From this sample of 2000 entries, make a corpus using the “tm” package, cleaning the corpus by removing punctuation, numbers, whitespace and converting all strings to lowercase
allText <- c(blogs, news, twitter)
set.seed(1738) # for repeatable results
textSample <- sample(allText, 2000, replace = FALSE)
corpus <- VCorpus(VectorSource(textSample))
corpus <- tm_map(corpus, tolower)
corpus <- tm_map(corpus, removePunctuation)
corpus <- tm_map(corpus, removeNumbers)
corpus <- tm_map(corpus, stripWhitespace)
corpus <- tm_map(corpus, PlainTextDocument)
Using RWeka, create a tokenizer that splits the corpus into 1-, 2-, and 3- word patterns. Pass tokenizer to the “TermDocumentMatrix” function which returns an object wher those patterns are represented for each entry in the corpus
wCont <- function(n){
Weka_control(min=n,max=n)
}
uniG <- function(x) NGramTokenizer(x, wCont(1))
biG <- function(x) NGramTokenizer(x, wCont(2))
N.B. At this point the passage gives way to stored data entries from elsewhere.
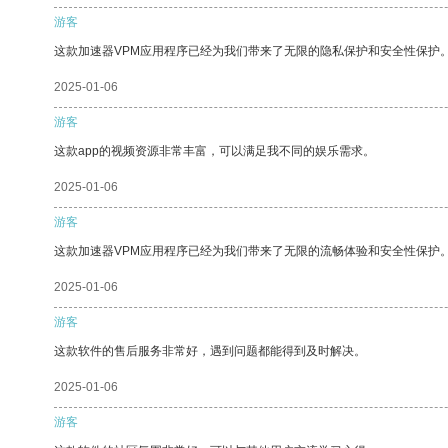
游客
这款加速器VPM应用程序已经为我们带来了无限的隐私保护和安全性保护
2025-01-06
游客
这款app的视频资源非常丰富，可以满足我不同的娱乐需求。
2025-01-06
游客
这款加速器VPM应用程序已经为我们带来了无限的流畅体验和安全性保护
2025-01-06
游客
这款软件的售后服务非常好，遇到问题都能得到及时解决。
2025-01-06
游客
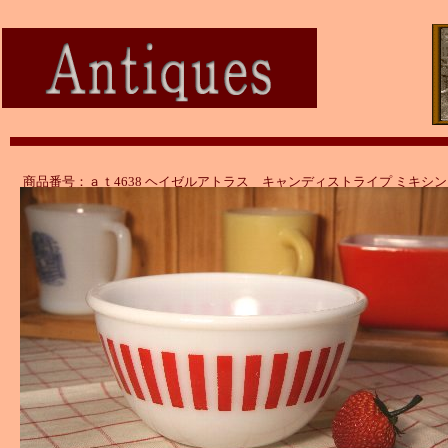
商品番号：ａｔ4638 ヘイゼルアトラス キャンディストライプ ミキシ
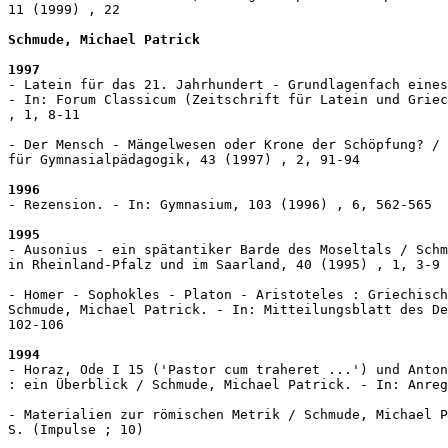
11 (1999) , 22

Schmude, Michael Patrick
1997
- Latein für das 21. Jahrhundert - Grundlagenfach eines
- In: Forum Classicum (Zeitschrift für Latein und Griec
, 1, 8-11

- Der Mensch - Mängelwesen oder Krone der Schöpfung? / 
für Gymnasialpädagogik, 43 (1997) , 2, 91-94

1996
- Rezension. - In: Gymnasium, 103 (1996) , 6, 562-565

1995
- Ausonius - ein spätantiker Barde des Moseltals / Schm
in Rheinland-Pfalz und im Saarland, 40 (1995) , 1, 3-9

- Homer - Sophokles - Platon - Aristoteles : Griechisch
Schmude, Michael Patrick. - In: Mitteilungsblatt des De
102-106

1994
- Horaz, Ode I 15 ('Pastor cum traheret ...') und Anton
: ein Überblick / Schmude, Michael Patrick. - In: Anreg
- Materialien zur römischen Metrik / Schmude, Michael P
S. (Impulse ; 10)
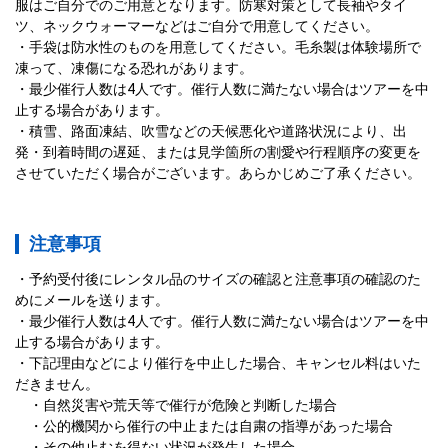
服はご自分でのご用意となります。防寒対策として長袖やタイ
ツ、ネックウォーマーなどはご自分で用意してください。
手袋は防水性のものを用意してください。毛糸製は体験場所で
凍って、凍傷になる恐れがあります。
最少催行人数は4人です。催行人数に満たない場合はツアーを中
止する場合があります。
積雪、路面凍結、吹雪などの天候悪化や道路状況により、出
発・到着時間の遅延、または見学箇所の割愛や行程順序の変更を
させていただく場合がございます。あらかじめご了承ください。
注意事項
予約受付後にレンタル品のサイズの確認と注意事項の確認のた
めにメールを送ります。
最少催行人数は4人です。催行人数に満たない場合はツアーを中
止する場合があります。
下記理由などにより催行を中止した場合、キャンセル料はいた
だきません。

　・自然災害や荒天等で催行が危険と判断した場合

　・公的機関から催行の中止または自粛の指導があった場合

　・その他止むを得ない状況が発生した場合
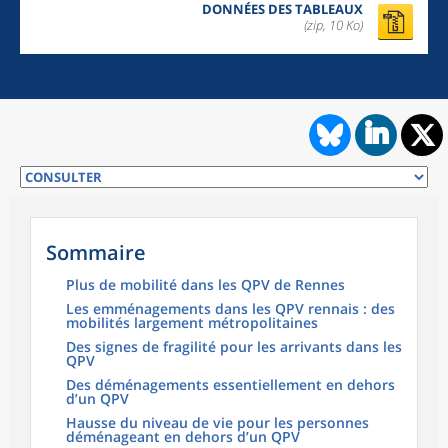
DONNÉES DES TABLEAUX
(zip,
10 Ko
)
Sommaire
Plus de mobilité dans les QPV de Rennes
Les emménagements dans les QPV rennais : des
mobilités largement métropolitaines
Des signes de fragilité pour les arrivants dans les
QPV
Des déménagements essentiellement en dehors
d’un QPV
Hausse du niveau de vie pour les personnes
déménageant en dehors d’un QPV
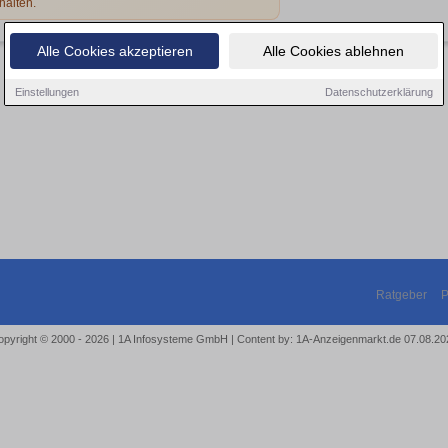
halten.
Alle Cookies akzeptieren
Alle Cookies ablehnen
Einstellungen
Datenschutzerklärung
Ratgeber
P
opyright © 2000 - 2026 | 1A Infosysteme GmbH | Content by: 1A-Anzeigenmarkt.de 07.08.20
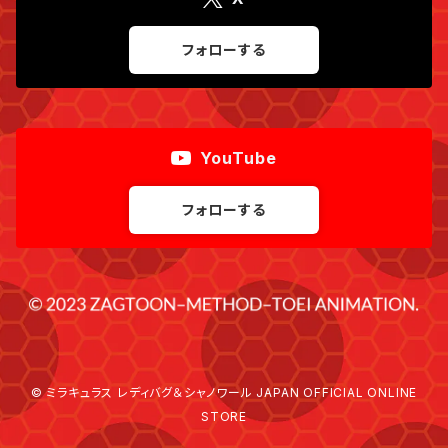
フォローする
YouTube
フォローする
© ミラキュラス レディバグ＆シャノワール JAPAN OFFICIAL ONLINE
STORE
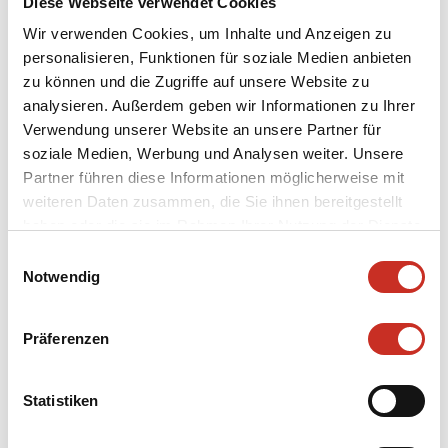
Diese Webseite verwendet Cookies
Schneider-Siemssen.
Wir verwenden Cookies, um Inhalte und Anzeigen zu
personalisieren, Funktionen für soziale Medien anbieten
zu können und die Zugriffe auf unsere Website zu
analysieren. Außerdem geben wir Informationen zu Ihrer
Verwendung unserer Website an unsere Partner für
Bildhauer
soziale Medien, Werbung und Analysen weiter. Unsere
Partner führen diese Informationen möglicherweise mit
Magnus, Josef
weiteren Daten zusammen, die Sie ihnen bereitgestellt
Kostümbildner
haben oder die sie im Rahmen Ihrer Nutzung der Dienste
Funck, Edouard
gesammelt haben.
Einwilligungsauswahl
Notwendig
Kategorie
Puppen
Präferenzen
Inventarnummer
14/591/605/SMT-PU/Rum
Statistiken
Datierung
1957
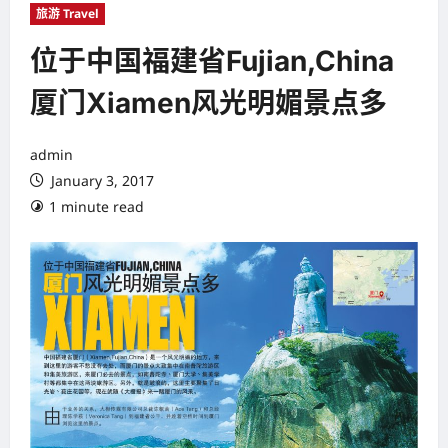
旅游 Travel
位于中国福建省Fujian,China
厦门Xiamen风光明媚景点多
admin
January 3, 2017
1 minute read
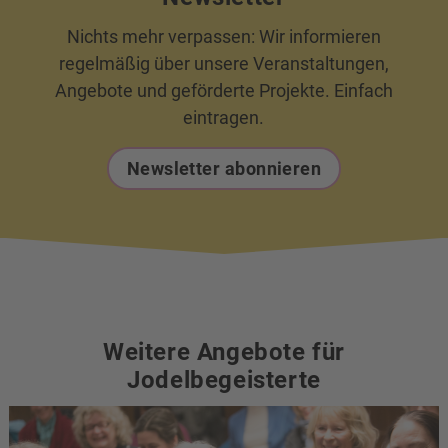
Nichts mehr verpassen: Wir informieren
regelmäßig über unsere Veranstaltungen,
Angebote und geförderte Projekte. Einfach
eintragen.
Newsletter abonnieren
Weitere Angebote für
Jodelbegeisterte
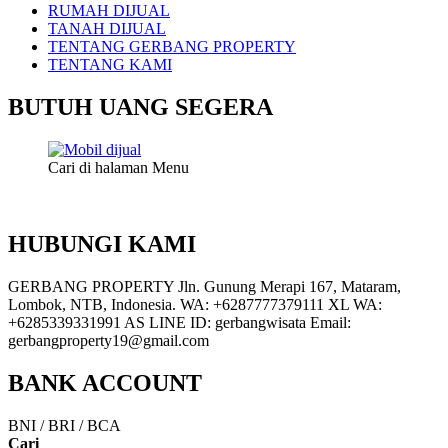
RUMAH DIJUAL
TANAH DIJUAL
TENTANG GERBANG PROPERTY
TENTANG KAMI
BUTUH UANG SEGERA
Cari di halaman Menu
HUBUNGI KAMI
GERBANG PROPERTY Jln. Gunung Merapi 167, Mataram,
Lombok, NTB, Indonesia. WA: +6287777379111 XL WA:
+6285339331991 AS LINE ID: gerbangwisata Email:
gerbangproperty19@gmail.com
BANK ACCOUNT
BNI / BRI / BCA
Cari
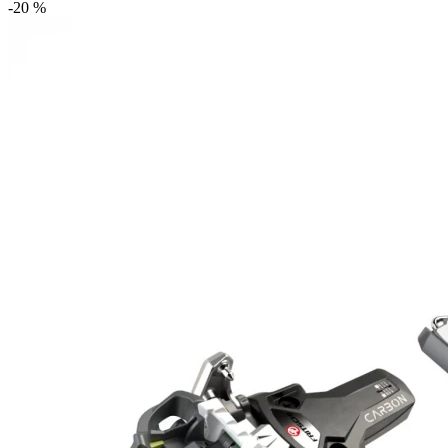
-20 %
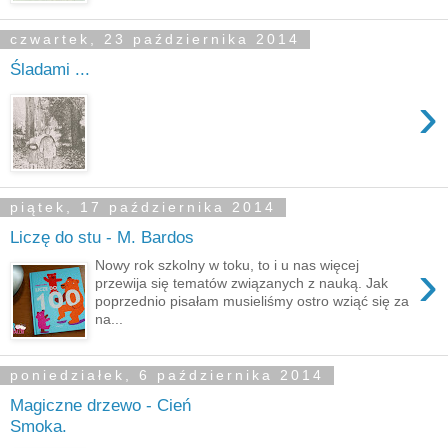
czwartek, 23 października 2014
Śladami ...
›
piątek, 17 października 2014
Liczę do stu - M. Bardos
›
Nowy rok szkolny w toku, to i u nas więcej
przewija się tematów związanych z nauką. Jak
poprzednio pisałam musieliśmy ostro wziąć się za
na...
poniedziałek, 6 października 2014
Magiczne drzewo - Cień
Smoka.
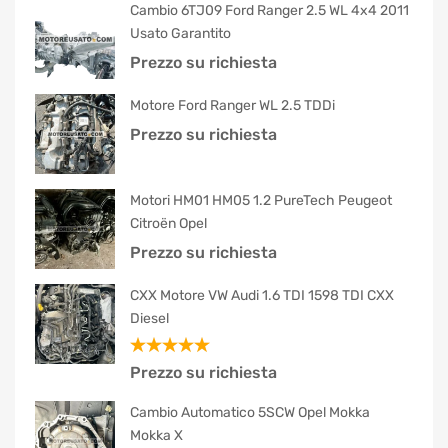
Cambio 6TJ09 Ford Ranger 2.5 WL 4x4 2011
Usato Garantito
Prezzo su richiesta
Motore Ford Ranger WL 2.5 TDDi
Prezzo su richiesta
Motori HM01 HM05 1.2 PureTech Peugeot
Citroën Opel
Prezzo su richiesta
CXX Motore VW Audi 1.6 TDI 1598 TDI CXX
Diesel
Valutato
Prezzo su richiesta
5.00
su 5
Cambio Automatico 5SCW Opel Mokka
Mokka X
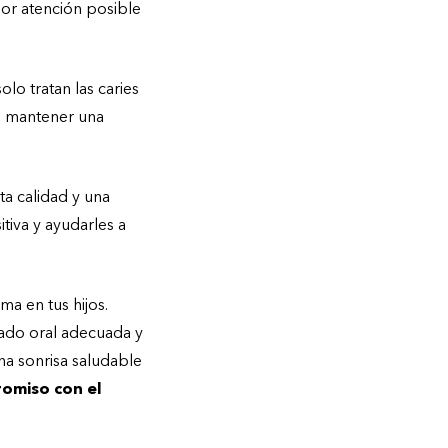
jor atención posible
lo tratan las caries
ra mantener una
a calidad y una
itiva y ayudarles a
ma en tus hijos.
dado oral adecuada y
na sonrisa saludable
promiso con el
.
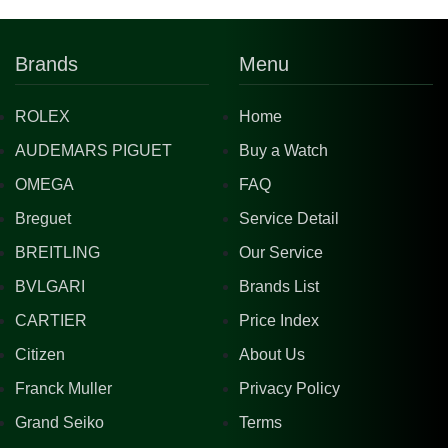
Brands
Menu
ROLEX
Home
AUDEMARS PIGUET
Buy a Watch
OMEGA
FAQ
Breguet
Service Detail
BREITLING
Our Service
BVLGARI
Brands List
CARTIER
Price Index
Citizen
About Us
Franck Muller
Privacy Policy
Grand Seiko
Terms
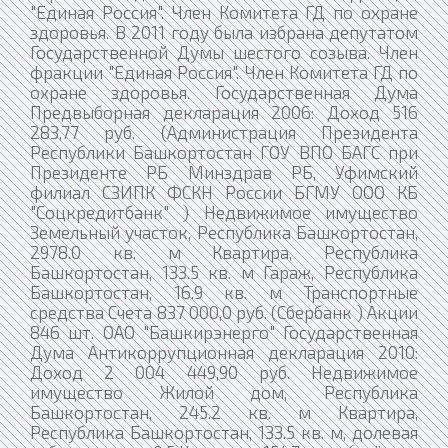
"Единая Россия". Член Комитета ГД по охране
здоровья. В 2011 году была избрана депутатом
Государственной Думы шестого созыва. Член
фракции "Единая Россия". Член Комитета ГД по
охране здоровья. Государственная Дума
Предвыборная декларация 2006: Доход 516
283,77 руб. (Администрация Президента
Республики Башкортостан ГОУ ВПО БАГС при
Президенте РБ Минздрав РБ, Уфимский
филиал СЗИПК ФСКН России БГМУ ООО КБ
"Соцкредитбанк" ) Недвижимое имущество
Земельный участок, Республика Башкортостан,
2978.0 кв. м Квартира, Республика
Башкортостан, 133.5 кв. м Гараж, Республика
Башкортостан, 16.9 кв. м Транспортные
средства Счета 837 000,0 руб. (Сбербанк ) Акции
846 шт. ОАО "Башкирэнерго" Государственная
Дума Антикоррупционная декларация 2010:
Доход 2 004 449,90 руб. Недвижимое
имущество Жилой дом, Республика
Башкортостан, 245.2 кв. м Квартира,
Республика Башкортостан, 133.5 кв. м, долевая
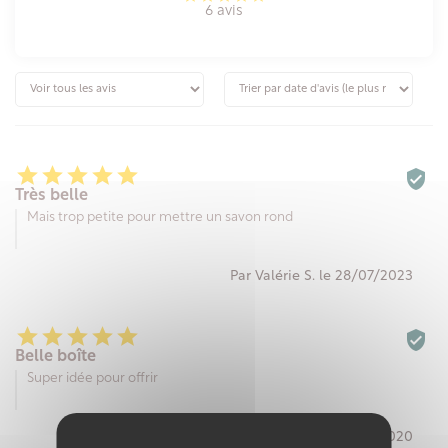
6 avis






Très belle
Mais trop petite pour mettre un savon rond
Par Valérie S. le 28/07/2023






Belle boîte
Super idée pour offrir
Par Chantal L. le 07/12/2020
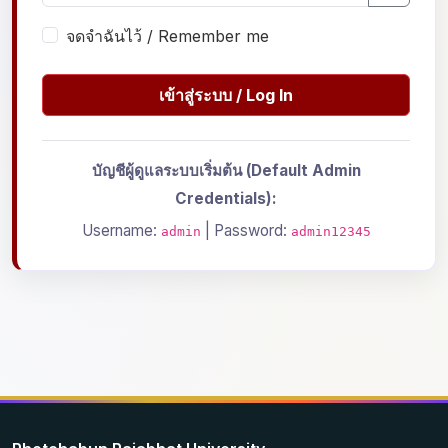
จดจำฉันไว้ / Remember me
เข้าสู่ระบบ / Log In
บัญชีผู้ดูแลระบบเริ่มต้น (Default Admin
Credentials):
Username:
| Password:
admin
admin12345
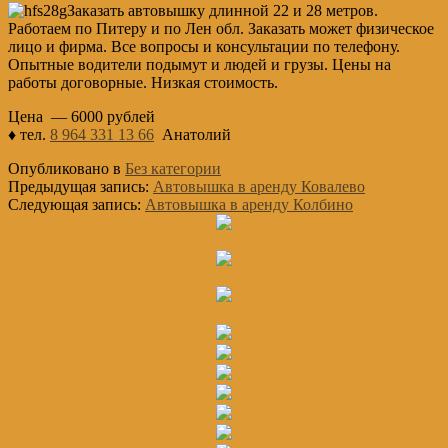
Заказать автовышку длинной 22 и 28 метров.
Работаем по Питеру и по Лен обл. Заказать может физическое
лицо и фирма. Все вопросы и консультации по телефону.
Опытные водители подымут и людей и грузы. Цены на
работы договорные. Низкая стоимость.
Цена — 6000 рублей
♦ тел.
8 964 331 13 66
Анатолий
Опубликовано в
Без категории
Предыдущая запись:
Автовышка в аренду Ковалево
Следующая запись:
Автовышка в аренду Колбино
Основной
Сайдбар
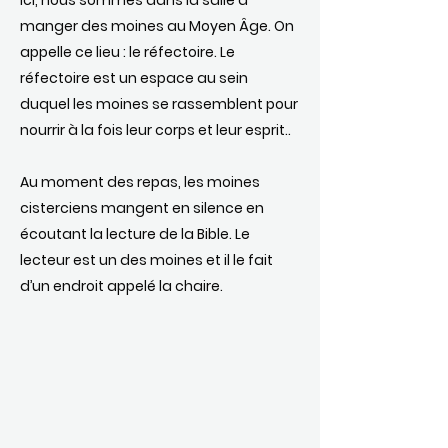
Ici, nous sommes dans la salle à
manger des moines au Moyen Âge. On
appelle ce lieu : le réfectoire. Le
réfectoire est un espace au sein
duquel les moines se rassemblent pour
nourrir à la fois leur corps et leur esprit..
Au moment des repas, les moines
cisterciens mangent en silence en
écoutant la lecture de la Bible. Le
lecteur est un des moines et il le fait
d’un endroit appelé la chaire.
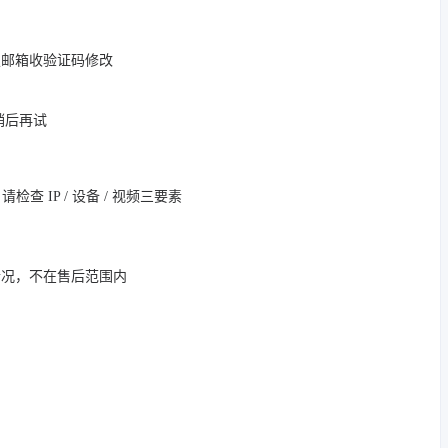
定邮箱收验证码修改
，稍后再试
 IP / 设备 / 视频三要素
情况，不在售后范围内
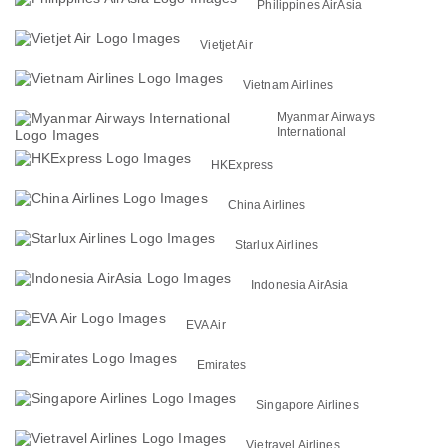
Philippines AirAsia
Vietjet Air
Vietnam Airlines
Myanmar Airways
International
HKExpress
China Airlines
Starlux Airlines
Indonesia AirAsia
EVA Air
Emirates
Singapore Airlines
Vietravel Airlines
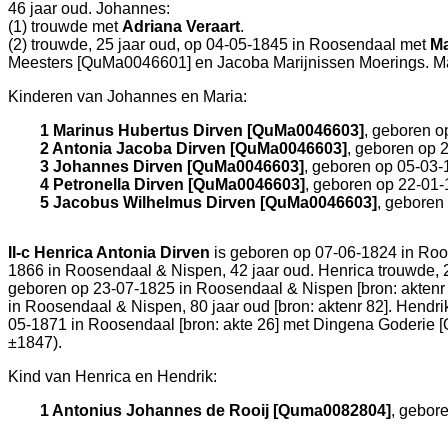
46 jaar oud. Johannes:
(1) trouwde met
Adriana Veraart
.
(2) trouwde, 25 jaar oud, op 04-05-1845 in
Roosendaal
met
Ma
Meesters [QuMa0046601] en
Jacoba Marijnissen Moerings. Ma
Kinderen van Johannes en Maria:
1 Marinus Hubertus Dirven [QuMa0046603]
, geboren o
2 Antonia Jacoba Dirven [QuMa0046603]
, geboren op 
3 Johannes Dirven [QuMa0046603]
, geboren op 05-03-
4 Petronella Dirven [QuMa0046603]
, geboren op 22-01
5 Jacobus Wilhelmus Dirven [QuMa0046603]
, geboren
II-c
Henrica Antonia Dirven
is geboren op 07-06-1824 in
Roo
1866 in
Roosendaal & Nispen
, 42 jaar oud. Henrica trouwde,
geboren op 23-07-1825 in
Roosendaal & Nispen
[
bron: aktenr
in
Roosendaal & Nispen
, 80 jaar oud [
bron: aktenr 82
]. Hendr
05-1871 in
Roosendaal
[
bron: akte 26
] met
Dingena Goderie [
±1847).
Kind van Henrica en Hendrik:
1 Antonius Johannes de Rooij [Quma0082804]
, gebor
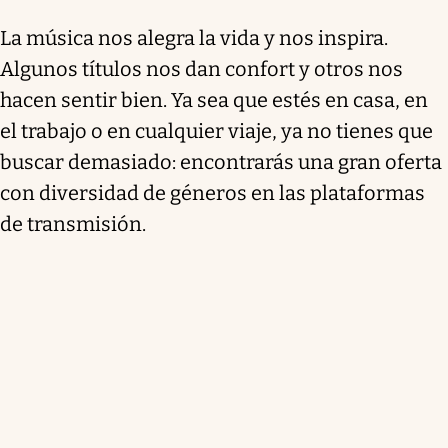
La música nos alegra la vida y nos inspira.
Algunos títulos nos dan confort y otros nos
hacen sentir bien. Ya sea que estés en casa, en
el trabajo o en cualquier viaje, ya no tienes que
buscar demasiado: encontrarás una gran oferta
con diversidad de géneros en las plataformas
de transmisión.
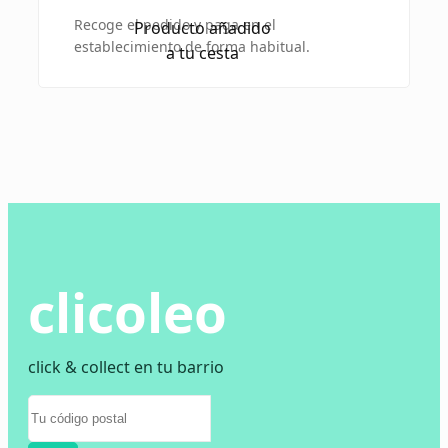
Recoge el pedido y paga en el
Producto añadido
establecimiento de forma habitual.
a tu cesta
clicoleo
click & collect en tu barrio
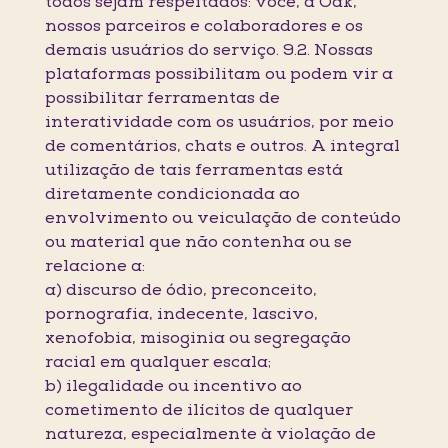
todos sejam respeitados: você, a Oak,
nossos parceiros e colaboradores e os
demais usuários do serviço. 9.2. Nossas
plataformas possibilitam ou podem vir a
possibilitar ferramentas de
interatividade com os usuários, por meio
de comentários, chats e outros. A integral
utilização de tais ferramentas está
diretamente condicionada ao
envolvimento ou veiculação de conteúdo
ou material que não contenha ou se
relacione a:
a) discurso de ódio, preconceito,
pornografia, indecente, lascivo,
xenofobia, misoginia ou segregação
racial em qualquer escala;
b) ilegalidade ou incentivo ao
cometimento de ilícitos de qualquer
natureza, especialmente à violação de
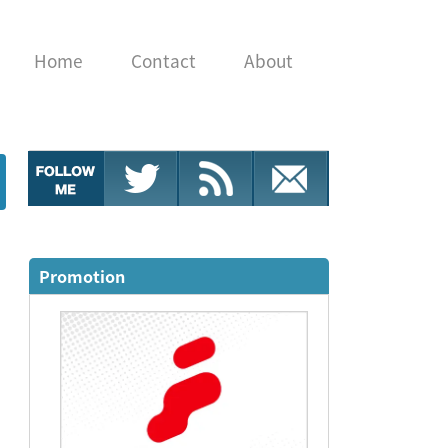
Home
Contact
About
Promotion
triG <- function(x) NGramTokenizer(x, wCont(3))
uniMatrix <-
TermDocumentMatrix(corpus, control = list(tokenize = uniG))
biMatrix <-
TermDocumentMatrix(corpus, control = list(tokenize = biG))
triMatrix <-
TermDocumentMatrix(corpus, control = list(tokenize = triG))
Create function that given a TermDocumentMatrix, will plot the 25 most common pattern in that TDM. Then plot for uni-, bi- and tri-grams.
top25plot <- function(tdm,title){
sorted <- sort(rowSums(as.matrix(tdm)), decreasing=TRUE)
d <- data.frame(term = names(sorted), freq = sorted)
barplot(d[1:25, ]$freq, names.arg = d[1:25, ]$term, las = 2,
main = title, ylab = "Frequencies")
}
top25plot(uniMatrix,"Unigram Frequent Patterns")
top25plot(biMatrix, "Bigram Frequent Patterns")
top25plot(triMatrix, "Trigram Frequent Patterns")
By decreasing the sparsity of the TextDocumentMatricies, it is possible more of the texts could be used in the investigation. Particularly in the trigram frequencies this might be helpful as the frequencies of three-term patterns is lower.
For creating a predictive text applictation, this pattern of tokenization will be useful as a kind of “dictionary” to look up potential patterns.